**Problem to solve:** Once you find the line with "Segment **gallbladder**." in the entries below, return exactly every line from it through the line with "<instances>...</instances> (empty list".

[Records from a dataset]
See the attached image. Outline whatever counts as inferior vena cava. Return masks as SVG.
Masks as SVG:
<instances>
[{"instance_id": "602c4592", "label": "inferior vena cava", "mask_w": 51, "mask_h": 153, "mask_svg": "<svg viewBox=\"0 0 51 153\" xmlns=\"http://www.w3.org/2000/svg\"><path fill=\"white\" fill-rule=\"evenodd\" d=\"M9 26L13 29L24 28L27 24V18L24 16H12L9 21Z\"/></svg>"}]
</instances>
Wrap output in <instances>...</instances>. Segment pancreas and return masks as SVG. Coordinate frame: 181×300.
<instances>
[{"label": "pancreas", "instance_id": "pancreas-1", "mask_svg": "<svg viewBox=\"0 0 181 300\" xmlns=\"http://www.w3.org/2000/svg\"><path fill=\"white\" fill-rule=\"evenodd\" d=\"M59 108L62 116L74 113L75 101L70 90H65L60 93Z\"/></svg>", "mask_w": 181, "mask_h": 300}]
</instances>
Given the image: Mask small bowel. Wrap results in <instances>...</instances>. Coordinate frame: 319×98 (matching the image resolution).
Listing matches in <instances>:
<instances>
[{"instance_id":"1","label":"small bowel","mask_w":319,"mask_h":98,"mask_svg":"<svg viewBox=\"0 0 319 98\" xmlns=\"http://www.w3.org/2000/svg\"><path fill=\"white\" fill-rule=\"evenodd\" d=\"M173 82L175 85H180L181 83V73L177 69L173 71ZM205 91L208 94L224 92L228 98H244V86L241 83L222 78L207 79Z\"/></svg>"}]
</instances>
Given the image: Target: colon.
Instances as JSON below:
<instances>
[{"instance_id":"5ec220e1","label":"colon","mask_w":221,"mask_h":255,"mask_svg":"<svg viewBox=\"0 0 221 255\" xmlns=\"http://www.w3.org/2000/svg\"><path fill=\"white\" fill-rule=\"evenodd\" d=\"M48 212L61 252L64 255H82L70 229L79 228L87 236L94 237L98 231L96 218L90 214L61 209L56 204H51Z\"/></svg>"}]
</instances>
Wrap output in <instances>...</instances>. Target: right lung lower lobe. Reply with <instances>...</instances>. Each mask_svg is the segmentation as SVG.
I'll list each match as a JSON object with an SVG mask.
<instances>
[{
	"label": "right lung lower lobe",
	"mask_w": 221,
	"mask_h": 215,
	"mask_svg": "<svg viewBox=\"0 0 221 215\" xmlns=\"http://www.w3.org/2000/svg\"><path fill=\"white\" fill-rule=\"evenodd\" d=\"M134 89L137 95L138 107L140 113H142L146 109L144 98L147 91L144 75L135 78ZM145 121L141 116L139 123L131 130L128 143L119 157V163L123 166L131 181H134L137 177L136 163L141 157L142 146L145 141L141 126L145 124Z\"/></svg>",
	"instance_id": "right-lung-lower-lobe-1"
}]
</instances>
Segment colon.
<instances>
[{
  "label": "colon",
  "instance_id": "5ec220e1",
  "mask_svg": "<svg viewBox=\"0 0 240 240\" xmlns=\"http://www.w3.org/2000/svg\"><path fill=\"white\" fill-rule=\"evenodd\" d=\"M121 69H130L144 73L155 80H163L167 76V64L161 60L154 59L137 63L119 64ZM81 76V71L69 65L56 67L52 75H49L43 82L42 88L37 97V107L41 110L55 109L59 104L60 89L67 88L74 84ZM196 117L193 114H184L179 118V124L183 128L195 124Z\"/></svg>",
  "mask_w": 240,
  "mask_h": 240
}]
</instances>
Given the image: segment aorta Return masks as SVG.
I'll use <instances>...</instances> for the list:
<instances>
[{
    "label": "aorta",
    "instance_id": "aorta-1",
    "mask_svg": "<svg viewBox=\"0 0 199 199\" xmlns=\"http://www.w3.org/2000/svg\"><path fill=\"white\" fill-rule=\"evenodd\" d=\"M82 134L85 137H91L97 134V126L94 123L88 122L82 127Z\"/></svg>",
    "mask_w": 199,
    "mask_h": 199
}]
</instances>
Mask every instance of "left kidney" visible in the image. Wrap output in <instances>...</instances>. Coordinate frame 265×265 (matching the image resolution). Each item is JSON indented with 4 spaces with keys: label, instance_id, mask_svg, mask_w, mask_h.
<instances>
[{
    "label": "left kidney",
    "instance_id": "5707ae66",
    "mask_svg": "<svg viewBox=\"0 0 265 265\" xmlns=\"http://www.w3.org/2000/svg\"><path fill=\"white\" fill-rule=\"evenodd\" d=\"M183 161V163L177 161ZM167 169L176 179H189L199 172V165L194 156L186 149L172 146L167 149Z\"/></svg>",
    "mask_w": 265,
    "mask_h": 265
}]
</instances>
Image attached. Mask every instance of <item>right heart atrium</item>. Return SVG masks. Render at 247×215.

* * *

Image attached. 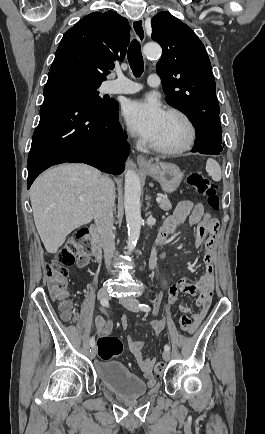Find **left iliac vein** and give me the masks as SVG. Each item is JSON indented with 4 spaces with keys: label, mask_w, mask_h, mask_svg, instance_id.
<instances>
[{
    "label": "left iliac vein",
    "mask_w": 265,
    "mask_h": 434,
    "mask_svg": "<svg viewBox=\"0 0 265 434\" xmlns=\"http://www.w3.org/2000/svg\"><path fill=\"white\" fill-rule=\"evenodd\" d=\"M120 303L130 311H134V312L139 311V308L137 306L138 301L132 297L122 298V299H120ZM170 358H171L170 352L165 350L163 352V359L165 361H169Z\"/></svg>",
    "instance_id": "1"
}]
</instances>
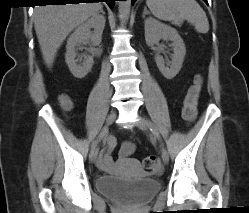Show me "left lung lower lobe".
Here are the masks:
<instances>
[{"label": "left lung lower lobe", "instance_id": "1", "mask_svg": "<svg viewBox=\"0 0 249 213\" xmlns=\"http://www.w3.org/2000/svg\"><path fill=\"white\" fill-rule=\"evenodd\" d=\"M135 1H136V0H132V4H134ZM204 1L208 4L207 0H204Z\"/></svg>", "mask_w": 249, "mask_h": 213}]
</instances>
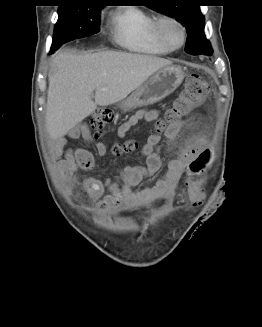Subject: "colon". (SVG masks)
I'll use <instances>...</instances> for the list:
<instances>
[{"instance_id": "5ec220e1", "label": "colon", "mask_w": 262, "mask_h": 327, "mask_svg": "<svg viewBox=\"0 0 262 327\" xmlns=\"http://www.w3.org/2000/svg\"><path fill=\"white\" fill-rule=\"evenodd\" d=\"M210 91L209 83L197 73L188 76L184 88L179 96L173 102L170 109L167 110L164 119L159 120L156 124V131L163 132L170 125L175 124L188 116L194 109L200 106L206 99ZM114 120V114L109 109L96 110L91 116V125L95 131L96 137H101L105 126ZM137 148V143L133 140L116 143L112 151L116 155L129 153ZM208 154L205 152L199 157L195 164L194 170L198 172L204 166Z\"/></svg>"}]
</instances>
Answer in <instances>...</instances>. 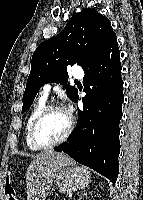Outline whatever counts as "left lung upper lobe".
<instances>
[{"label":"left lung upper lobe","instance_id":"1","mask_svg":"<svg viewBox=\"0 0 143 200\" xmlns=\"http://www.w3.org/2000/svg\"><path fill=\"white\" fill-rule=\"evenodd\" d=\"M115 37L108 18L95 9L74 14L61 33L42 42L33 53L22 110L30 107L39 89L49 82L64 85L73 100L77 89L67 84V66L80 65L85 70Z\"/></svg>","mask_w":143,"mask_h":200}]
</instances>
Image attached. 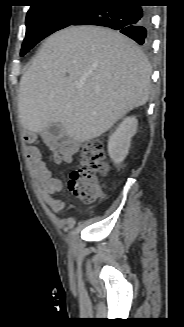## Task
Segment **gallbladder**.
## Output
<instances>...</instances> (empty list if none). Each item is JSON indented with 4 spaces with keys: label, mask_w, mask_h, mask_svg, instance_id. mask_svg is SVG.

==

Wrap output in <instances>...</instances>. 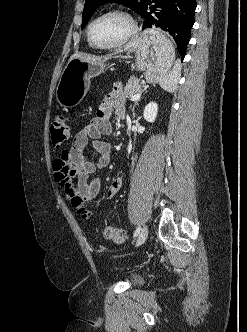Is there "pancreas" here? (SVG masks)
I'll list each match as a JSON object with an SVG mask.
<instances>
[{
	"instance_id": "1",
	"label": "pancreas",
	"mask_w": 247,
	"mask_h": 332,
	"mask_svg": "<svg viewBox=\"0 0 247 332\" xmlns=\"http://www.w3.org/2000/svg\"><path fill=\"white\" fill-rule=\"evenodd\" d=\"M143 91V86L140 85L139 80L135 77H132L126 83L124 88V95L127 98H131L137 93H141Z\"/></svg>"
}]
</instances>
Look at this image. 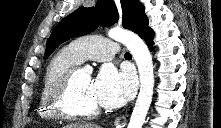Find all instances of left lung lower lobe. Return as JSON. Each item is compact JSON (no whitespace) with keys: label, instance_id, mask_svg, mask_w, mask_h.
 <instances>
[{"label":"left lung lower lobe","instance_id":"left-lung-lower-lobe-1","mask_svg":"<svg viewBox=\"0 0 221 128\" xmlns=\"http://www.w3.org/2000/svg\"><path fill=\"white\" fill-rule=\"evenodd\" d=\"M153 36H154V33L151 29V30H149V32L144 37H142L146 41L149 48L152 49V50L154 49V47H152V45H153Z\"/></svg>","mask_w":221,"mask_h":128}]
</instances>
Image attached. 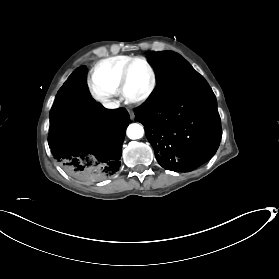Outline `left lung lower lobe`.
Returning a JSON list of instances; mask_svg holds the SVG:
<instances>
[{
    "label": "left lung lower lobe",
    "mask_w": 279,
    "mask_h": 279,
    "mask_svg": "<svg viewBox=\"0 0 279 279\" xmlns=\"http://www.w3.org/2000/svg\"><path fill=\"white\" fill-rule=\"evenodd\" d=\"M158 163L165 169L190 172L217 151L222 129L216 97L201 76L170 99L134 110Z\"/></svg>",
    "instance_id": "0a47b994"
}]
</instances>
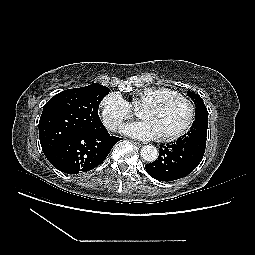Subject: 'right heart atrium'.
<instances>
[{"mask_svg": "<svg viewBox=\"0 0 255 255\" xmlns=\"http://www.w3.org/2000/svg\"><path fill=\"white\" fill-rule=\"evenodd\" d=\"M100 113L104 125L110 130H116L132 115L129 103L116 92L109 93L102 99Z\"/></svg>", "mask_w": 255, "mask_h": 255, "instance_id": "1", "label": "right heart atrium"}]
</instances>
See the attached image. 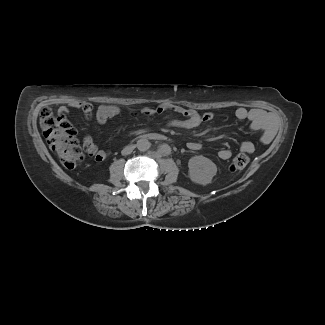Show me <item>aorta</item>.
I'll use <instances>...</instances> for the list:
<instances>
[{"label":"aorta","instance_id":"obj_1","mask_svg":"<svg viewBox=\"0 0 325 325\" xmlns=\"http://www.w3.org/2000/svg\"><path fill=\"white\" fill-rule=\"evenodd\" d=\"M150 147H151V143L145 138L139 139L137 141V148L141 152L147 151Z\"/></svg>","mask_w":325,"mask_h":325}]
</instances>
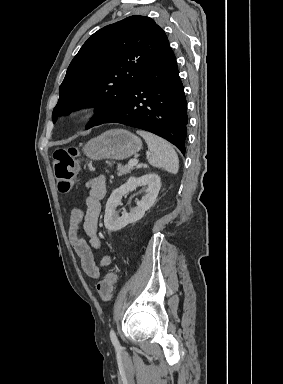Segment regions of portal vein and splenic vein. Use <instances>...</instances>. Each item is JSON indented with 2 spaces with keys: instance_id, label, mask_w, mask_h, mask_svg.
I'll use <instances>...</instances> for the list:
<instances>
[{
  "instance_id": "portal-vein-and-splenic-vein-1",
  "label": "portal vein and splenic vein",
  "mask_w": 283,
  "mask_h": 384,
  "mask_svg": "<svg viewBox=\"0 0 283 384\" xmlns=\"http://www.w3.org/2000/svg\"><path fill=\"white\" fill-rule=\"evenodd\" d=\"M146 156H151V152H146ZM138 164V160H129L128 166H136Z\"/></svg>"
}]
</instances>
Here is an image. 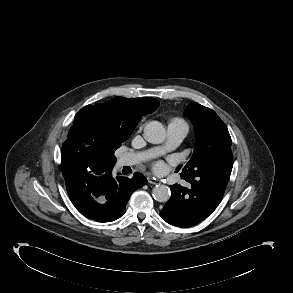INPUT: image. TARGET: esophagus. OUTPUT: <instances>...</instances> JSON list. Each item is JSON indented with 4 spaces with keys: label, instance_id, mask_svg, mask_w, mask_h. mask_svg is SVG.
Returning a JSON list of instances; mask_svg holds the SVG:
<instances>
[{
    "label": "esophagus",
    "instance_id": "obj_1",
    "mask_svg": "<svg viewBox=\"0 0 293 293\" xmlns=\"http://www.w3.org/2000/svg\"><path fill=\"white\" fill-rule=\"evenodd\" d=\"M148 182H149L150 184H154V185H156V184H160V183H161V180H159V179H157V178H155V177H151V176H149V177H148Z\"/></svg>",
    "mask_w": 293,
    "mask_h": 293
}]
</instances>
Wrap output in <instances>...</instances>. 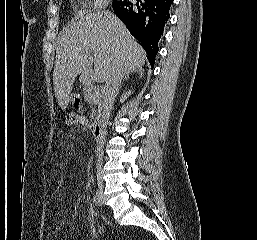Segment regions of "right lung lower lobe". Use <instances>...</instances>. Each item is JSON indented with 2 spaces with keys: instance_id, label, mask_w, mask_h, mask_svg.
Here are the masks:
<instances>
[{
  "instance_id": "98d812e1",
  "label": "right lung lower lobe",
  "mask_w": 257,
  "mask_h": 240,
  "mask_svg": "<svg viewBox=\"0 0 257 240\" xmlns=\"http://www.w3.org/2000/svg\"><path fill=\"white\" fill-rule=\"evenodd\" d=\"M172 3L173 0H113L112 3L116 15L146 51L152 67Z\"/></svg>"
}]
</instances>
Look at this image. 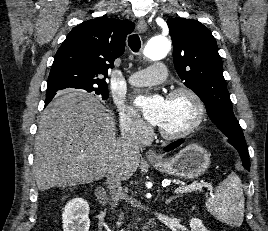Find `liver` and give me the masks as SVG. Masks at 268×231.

**Solution to this problem:**
Segment **gallbladder**.
## Output
<instances>...</instances> (empty list if none). Each item is JSON indented with 4 spaces with keys: label, mask_w, mask_h, mask_svg, instance_id. mask_svg is SVG.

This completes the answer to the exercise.